Lost themes credo che ispiri odio o amore, senza tante medietà di sentimenti: le sonorità sono vintage in tutto e per tutto, per non dire hauntologiche ma suonerebbe come un mezzo insulto. Fondamentali gli apporti del figlio Cody e del chitarrista Davies, accreditati come co-autori dell'intero lotto; forse è proprio questo il segreto della bellezza dell'insieme, cioè che scaturisce da un lavoro di gruppo. Si sente il dna carpenteriano, a tratti si penserebbe beh questa esce da Halloween, questa esce da The Fog, e invece no; sono tutti pezzi nuovi e come JC stesso ha dichiarato, ci si è divertiti un sacco perchè c'era totale libertà. Vecchio, grande marpione.

martedì 17 maggio 2016

Noa - Noa (1980)

Come nel caso dei grandi Archaia, anche i transalpini Noa stamparono un vinile autoprodotto e poi scomparvero. Ci ha pensato la Soleil Zeuhl (paragonabile all'italiana Mellow in tema di recuperi nazionali) una trentina d'anni dopo a disotterrare un gioiellino che in caso contrario sarebbe rimasto ingiustamente nell'oblio dei tempi andati.
Il quintetto, che annoverava ben due fiatisti a tempo pieno, realizzava un'ambizioso incrocio fra Zeuhl, Rio, jazz-rock e progressive con fantasia e grande competenza tecnica. Il tempo era ormai scaduto ma come la storia ci ha insegnato anche i ritardatari potevano essere in grado di sbaragliare il campo; ciò grazie all'espressività della voce femminile, vero valore aggiunto del suono, ricca di personalità e teatrale al punto giusto, grazie alle composizioni articolate e passionali, capaci di fondere atmosfere drammatiche ed enfatiche con un equilibrio perfetto.

domenica 15 maggio 2016

Beach House - Teen Dream (2010)

I titoli dei dischi dei BH hanno quasi sempre avuto un significato riflettente i contenuti, perlomeno musicali. Il loro capolavoro esprimeva un senso di devozione compassata, di malinconia estatica. Il quarto del '12, Bloom, è stata un'esplosione di buonumore e colori primaverili. Fra di essi, il sogno adolescenziale diviso fra sottili inquietudini, speranze e disincanti tipici di quell'età.
Lo contrassegnava una produzione più piena, per non dire professionale; lasciate alle spalle le fragili e più che essenziali architetture, la Legrand e Scally continuavano a diffondere le loro eterne melodie tramite un suono più adulto, ma non finalizzato alla ricerca di un successo che inevitabile giungeva loro. Nulla da dire in merito al songwriting, già marchio indelebile che non ha deluso, ma soltanto visto una leggera flessione con Bloom.
Il mondo visto attraverso il sogno adolescenziale, secondo la mia fantasia, è quello che i BH sono riusciti a mettere sui solchi, in cui i singoli non sono i pezzi più accattivanti, bensì fra i più belli. Un mondo in cui la loro semplicità disarmante richiama l'ingenuità tipica di quell'età, da cui più ci si allontana più se ne ha nostalgia. E come per magia, questa musica senza tempo mi riporta ad allora...Divini.

venerdì 13 maggio 2016

Fushitsusha - Allegorical Misunderstanding (1993) + Gold Blood (1998)

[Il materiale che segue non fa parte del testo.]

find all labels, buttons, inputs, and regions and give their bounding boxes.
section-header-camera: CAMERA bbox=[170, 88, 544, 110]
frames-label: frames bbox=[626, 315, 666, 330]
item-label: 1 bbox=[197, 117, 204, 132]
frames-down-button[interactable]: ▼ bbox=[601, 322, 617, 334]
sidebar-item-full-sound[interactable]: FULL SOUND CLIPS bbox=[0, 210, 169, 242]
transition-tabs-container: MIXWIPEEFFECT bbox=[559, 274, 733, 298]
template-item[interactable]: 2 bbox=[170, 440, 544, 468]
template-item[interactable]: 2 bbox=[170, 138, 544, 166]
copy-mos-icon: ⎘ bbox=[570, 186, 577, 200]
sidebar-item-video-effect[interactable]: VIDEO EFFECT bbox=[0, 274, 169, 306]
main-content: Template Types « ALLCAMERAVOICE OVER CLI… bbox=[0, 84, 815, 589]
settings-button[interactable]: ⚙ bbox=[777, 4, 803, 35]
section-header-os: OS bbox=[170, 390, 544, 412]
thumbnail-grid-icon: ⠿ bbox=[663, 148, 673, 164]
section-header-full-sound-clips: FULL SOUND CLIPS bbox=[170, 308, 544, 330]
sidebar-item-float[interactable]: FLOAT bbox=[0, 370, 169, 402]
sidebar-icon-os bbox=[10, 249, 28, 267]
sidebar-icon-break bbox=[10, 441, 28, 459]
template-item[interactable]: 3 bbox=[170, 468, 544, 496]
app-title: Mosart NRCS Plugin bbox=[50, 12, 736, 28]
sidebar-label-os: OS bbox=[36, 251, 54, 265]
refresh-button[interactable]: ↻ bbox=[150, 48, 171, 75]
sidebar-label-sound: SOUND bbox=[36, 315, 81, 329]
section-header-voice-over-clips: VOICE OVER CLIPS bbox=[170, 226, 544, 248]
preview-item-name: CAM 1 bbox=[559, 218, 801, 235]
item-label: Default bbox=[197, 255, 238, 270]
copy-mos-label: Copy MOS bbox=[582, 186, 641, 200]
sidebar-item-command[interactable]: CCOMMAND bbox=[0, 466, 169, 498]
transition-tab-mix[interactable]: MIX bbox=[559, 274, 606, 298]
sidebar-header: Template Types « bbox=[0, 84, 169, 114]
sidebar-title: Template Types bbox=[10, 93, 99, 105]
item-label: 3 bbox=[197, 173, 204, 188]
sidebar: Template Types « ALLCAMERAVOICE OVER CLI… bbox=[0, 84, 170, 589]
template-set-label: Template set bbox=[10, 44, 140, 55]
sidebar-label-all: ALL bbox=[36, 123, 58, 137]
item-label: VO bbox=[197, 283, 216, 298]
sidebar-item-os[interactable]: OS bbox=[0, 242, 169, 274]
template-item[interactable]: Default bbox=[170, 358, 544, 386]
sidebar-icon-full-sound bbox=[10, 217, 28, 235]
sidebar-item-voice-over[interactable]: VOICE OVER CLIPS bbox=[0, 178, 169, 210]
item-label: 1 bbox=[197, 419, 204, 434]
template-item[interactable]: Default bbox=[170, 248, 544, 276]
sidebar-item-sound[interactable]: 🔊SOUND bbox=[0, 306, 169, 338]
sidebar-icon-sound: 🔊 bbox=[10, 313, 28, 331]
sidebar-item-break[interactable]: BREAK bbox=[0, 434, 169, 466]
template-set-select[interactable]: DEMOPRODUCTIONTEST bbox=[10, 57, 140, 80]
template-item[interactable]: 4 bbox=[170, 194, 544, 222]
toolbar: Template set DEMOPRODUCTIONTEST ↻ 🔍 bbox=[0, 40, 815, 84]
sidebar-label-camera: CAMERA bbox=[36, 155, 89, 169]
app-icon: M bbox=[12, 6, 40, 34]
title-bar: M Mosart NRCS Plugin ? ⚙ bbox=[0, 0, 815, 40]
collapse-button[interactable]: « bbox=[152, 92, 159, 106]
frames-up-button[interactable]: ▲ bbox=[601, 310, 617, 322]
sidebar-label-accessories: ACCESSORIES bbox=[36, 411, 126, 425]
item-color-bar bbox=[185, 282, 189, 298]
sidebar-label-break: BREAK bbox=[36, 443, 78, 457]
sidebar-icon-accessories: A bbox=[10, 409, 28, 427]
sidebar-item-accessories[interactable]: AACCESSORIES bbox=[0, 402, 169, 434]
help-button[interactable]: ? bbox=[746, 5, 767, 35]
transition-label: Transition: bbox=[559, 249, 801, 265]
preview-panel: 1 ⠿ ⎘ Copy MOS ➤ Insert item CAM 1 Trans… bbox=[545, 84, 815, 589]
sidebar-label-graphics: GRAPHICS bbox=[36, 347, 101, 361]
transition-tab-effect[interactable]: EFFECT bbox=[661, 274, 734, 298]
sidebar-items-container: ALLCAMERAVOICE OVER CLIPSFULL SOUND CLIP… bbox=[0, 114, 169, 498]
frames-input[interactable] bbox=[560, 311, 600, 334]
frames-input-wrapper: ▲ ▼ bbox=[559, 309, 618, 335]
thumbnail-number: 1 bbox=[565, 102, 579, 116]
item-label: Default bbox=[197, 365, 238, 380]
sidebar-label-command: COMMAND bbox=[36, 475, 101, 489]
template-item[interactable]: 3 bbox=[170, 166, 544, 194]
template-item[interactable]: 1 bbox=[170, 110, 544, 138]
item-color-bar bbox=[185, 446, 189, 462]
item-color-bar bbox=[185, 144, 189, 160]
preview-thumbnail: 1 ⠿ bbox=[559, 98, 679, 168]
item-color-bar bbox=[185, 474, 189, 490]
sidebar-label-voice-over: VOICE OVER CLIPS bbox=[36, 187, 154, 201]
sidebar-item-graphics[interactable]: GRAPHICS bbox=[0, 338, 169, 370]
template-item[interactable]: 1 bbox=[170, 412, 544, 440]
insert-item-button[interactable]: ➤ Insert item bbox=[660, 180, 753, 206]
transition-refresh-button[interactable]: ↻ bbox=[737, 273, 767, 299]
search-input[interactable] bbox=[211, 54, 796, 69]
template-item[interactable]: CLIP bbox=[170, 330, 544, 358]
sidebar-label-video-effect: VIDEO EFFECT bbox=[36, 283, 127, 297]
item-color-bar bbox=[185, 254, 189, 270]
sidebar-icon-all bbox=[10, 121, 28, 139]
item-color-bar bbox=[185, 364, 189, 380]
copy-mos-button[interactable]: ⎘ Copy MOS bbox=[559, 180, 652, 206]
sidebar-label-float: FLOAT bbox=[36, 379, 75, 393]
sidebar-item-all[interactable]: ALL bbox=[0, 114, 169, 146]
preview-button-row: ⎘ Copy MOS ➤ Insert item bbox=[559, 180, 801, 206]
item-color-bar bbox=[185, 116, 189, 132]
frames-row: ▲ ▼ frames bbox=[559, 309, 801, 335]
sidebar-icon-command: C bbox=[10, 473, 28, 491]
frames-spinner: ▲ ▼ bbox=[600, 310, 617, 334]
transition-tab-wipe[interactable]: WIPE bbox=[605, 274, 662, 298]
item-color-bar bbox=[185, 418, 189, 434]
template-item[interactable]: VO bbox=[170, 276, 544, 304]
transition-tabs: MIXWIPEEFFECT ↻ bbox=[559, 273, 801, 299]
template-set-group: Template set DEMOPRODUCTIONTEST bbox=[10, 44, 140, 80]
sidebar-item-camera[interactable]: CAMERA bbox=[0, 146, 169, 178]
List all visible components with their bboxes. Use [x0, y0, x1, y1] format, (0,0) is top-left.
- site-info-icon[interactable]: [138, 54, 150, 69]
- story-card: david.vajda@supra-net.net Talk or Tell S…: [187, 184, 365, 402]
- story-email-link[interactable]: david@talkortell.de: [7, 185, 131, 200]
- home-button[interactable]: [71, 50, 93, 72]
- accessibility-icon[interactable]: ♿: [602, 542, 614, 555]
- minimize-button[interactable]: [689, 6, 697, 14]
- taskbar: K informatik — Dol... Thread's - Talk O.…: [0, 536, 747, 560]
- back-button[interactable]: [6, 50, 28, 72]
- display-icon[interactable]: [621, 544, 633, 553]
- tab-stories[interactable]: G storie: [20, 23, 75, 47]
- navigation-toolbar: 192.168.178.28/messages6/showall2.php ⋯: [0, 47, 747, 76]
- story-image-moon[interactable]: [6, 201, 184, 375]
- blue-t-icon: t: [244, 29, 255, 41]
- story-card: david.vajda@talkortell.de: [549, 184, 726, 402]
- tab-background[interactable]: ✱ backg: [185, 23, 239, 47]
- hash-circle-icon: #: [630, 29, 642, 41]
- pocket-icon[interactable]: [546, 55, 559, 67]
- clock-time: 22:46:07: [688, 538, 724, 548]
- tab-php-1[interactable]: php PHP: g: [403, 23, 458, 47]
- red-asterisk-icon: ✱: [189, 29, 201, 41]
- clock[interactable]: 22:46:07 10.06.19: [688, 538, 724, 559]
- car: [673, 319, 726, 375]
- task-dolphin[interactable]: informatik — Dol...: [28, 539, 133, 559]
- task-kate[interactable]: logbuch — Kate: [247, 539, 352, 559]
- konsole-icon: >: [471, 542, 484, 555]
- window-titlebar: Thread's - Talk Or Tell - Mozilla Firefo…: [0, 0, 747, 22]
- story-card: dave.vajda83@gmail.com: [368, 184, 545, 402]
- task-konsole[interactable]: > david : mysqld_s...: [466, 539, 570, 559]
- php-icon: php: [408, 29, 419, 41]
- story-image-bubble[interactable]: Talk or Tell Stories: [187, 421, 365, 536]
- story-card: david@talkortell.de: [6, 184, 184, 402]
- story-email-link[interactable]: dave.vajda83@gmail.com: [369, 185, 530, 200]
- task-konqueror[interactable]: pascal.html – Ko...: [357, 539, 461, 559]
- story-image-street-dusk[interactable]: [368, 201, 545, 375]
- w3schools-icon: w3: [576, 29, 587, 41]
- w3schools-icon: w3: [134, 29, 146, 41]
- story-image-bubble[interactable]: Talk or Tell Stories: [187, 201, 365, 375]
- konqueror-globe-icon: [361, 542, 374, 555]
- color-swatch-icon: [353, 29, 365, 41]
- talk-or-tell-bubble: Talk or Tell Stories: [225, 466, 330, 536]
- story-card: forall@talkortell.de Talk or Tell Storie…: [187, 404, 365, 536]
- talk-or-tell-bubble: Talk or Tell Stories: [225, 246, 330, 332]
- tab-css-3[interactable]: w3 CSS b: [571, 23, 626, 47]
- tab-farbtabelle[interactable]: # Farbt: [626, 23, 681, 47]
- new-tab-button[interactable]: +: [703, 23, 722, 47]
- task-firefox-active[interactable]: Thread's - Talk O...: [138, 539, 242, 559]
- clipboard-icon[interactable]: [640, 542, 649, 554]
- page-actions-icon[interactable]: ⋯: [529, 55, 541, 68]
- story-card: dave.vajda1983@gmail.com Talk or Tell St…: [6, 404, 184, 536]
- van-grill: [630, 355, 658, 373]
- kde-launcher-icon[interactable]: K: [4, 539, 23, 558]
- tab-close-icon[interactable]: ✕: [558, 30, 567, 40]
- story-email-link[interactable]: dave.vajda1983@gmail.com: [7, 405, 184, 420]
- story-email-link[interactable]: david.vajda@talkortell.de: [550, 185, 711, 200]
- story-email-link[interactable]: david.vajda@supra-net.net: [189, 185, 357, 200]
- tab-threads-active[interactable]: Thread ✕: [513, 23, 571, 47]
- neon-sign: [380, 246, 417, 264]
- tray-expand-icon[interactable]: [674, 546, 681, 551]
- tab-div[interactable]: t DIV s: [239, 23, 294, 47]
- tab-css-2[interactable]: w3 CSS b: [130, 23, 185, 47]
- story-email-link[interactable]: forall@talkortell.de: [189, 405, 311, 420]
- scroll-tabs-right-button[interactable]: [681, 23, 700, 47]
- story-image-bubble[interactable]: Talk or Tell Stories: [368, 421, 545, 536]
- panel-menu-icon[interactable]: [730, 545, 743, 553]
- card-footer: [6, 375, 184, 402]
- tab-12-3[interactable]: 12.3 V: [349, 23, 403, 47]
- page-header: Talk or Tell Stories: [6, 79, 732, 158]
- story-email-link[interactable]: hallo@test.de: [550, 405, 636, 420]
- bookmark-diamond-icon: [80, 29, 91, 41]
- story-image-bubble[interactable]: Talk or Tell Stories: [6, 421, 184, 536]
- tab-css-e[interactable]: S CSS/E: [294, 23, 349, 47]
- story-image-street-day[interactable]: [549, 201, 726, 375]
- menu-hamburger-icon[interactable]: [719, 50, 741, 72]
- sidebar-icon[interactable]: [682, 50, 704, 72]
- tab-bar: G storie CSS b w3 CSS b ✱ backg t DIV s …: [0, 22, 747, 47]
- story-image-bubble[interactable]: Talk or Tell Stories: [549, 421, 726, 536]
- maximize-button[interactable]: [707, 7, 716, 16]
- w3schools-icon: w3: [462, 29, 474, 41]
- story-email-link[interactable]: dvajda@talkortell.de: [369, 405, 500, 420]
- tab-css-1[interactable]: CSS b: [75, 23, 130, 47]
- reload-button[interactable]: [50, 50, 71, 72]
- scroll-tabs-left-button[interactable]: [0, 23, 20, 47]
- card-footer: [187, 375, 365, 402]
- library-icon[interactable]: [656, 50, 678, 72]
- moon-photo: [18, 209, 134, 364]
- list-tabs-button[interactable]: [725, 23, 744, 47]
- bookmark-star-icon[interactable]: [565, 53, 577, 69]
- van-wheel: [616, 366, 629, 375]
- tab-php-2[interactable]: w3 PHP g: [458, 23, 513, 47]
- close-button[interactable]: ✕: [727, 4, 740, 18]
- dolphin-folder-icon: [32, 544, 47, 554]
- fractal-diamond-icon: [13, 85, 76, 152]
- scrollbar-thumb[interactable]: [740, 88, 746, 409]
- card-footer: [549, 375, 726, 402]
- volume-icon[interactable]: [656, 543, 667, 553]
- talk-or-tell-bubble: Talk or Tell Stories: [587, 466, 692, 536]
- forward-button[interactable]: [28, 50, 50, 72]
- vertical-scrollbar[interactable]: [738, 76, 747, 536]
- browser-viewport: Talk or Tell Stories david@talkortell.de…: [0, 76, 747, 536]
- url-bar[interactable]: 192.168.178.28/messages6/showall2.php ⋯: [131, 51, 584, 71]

Quando il mondo cosiddetto alternativo scoprì Keiji Haino, le convocazioni in trasferta divennero inevitabili ed il primo a muoversi concretamente fu John Zorn, che chiamò Fushitsusha per registrare Allegorical Misunderstanding a Brooklin. Era di fatto il primo album in studio per il super-trio allora completato dai grandi Ozawa e Kosugi, reduce dai fasti sanguinolenti dei due leggendari live.
Dieci tracce, ciascuna intitolata Magic seguita dal numero progressivo. Forse KH fu influenzato dall'atmosfera dello studio ma non è detto, è possibile anche che l'indirizzo fosse proprio quello di realizzare qualcosa di meno fisico ma soprattutto meno rumorista; più controllato nei suoni. Non si assiste a nessuna delle sue classiche esplosioni granitiche al feedback. Ne conseguiva un disco a suo modo cubista, patafisico, imprendibile, impossibile da definire; brandelli di melodia abortiti, sguscianti fughe pseudo-jazz, raffigurazioni grottesche e singhiozzanti. Un oggetto deforme che lascia a bocca aperta.
Nel novembre del 1996 la stessa formazione tenne un concerto a San Francisco, pubblicato un paio d'anni dopo dalla gloriosa Charnel Music come Gold Blood. E sul palco, si sa, le tempeste maghetiche sono sempre state all'ordine del giorno. Soltanto che nel frattempo KH stava divagando nei suoi dischi solisti verso altre forme espressive, per cui si assiste ad alcune variazioni piuttosto interessanti, come lo psycho-incubo di Hazama e le liquide sospensioni di If I had been showered. E anche le rovinose devastazioni assumono dei timbri inediti, a testimonianza di una creatività esecutiva che era ben lungi dall'esaurirsi; un gruppo unico al mondo, nel vero senso della parola, che poteva fare quello che gli pareva.

mercoledì 11 maggio 2016

MX-80 Sound ‎– Das Love Boat (1990) + MX-80 Sound ‎– Live At The Library (1977/78) + Bruce Anderson ‎– Brutality (1995)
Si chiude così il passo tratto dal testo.